Latitudinal Distribution of the Photospheric Magnetic Fields of Different Magnitudes

TL;DR

This study analyzes the latitudinal distribution of photospheric magnetic fields of various magnitudes over three solar cycles, revealing distinct patterns linked to different solar activity features.

Contribution

It provides a detailed characterization of how magnetic field strengths correlate with specific solar activity manifestations across latitudes and time.

Findings

Strong fields (>15 G) relate to sunspot zones and polar faculae.

Weak fields (<5 G) are prevalent in equatorial and mid-latitude regions.

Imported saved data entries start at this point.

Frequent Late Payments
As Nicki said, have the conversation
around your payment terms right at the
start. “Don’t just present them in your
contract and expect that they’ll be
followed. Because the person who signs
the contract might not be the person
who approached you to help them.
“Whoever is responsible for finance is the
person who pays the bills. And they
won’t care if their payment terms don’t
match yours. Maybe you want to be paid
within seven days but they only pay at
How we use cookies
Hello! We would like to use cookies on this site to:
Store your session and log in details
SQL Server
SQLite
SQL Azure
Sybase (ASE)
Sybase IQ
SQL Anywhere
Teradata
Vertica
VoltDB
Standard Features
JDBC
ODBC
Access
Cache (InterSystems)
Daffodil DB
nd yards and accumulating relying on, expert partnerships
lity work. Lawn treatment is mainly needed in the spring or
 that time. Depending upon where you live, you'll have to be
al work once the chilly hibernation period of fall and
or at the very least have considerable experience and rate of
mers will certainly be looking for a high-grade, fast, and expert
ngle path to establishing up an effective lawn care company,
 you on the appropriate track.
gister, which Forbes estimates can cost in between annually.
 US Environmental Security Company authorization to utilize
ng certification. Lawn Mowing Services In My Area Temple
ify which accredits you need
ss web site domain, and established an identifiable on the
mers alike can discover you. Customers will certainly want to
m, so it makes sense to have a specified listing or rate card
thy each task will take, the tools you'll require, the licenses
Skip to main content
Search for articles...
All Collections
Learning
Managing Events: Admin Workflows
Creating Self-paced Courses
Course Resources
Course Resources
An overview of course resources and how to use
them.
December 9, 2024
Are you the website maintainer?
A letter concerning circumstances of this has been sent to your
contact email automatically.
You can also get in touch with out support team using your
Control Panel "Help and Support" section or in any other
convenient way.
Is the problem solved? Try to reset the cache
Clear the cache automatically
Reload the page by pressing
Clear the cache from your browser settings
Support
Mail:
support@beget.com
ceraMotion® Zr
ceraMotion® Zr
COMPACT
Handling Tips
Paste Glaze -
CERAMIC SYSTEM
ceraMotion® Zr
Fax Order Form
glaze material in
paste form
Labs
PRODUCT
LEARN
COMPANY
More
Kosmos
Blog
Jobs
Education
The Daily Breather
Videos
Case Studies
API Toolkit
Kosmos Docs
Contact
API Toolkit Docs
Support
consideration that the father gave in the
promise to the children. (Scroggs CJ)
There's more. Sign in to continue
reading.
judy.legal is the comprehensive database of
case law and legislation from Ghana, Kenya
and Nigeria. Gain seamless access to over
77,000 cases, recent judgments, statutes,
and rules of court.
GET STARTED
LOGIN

Magnetic field distributions vary significantly with magnitude and latitude.

Abstract

Photospheric magnetic fields are studied using synoptic maps from 1976 to 2003 produced at the National Solar Observatory, Kitt Peak (NSO/KP). Synoptic maps were averaged over the time interval of nearly three solar cycles (Solar Cycles 21-23). The change in the latitudinal distribution was considered for the following groups of magnetic field values: B = 0-5 G, B = 5-15 G, B = 15-50 G, and B>50 G. Magnetic fields in each of the above groups have common latitudinal distribution features, while for different field groups these features are significantly different. Each of the groups is closely related to a certain manifestation of solar activity. Strong magnetic fields are connected with two types of solar activity: active regions (magnetic fields B>15 G)that are related to sunspot zones, and polar faculae (magnetic fields 50 G > B > 15 G) that occupy latitudes around 65$^\circ$-75$^\circ$. Fields from 5 to 15 G occupy the polar regions and are connected with polar coronal holes (the global solar dipole). Fields of B<5 G occupy a) the equatorial region and b) latitudes 40$^{\circ}$-60$^\circ$.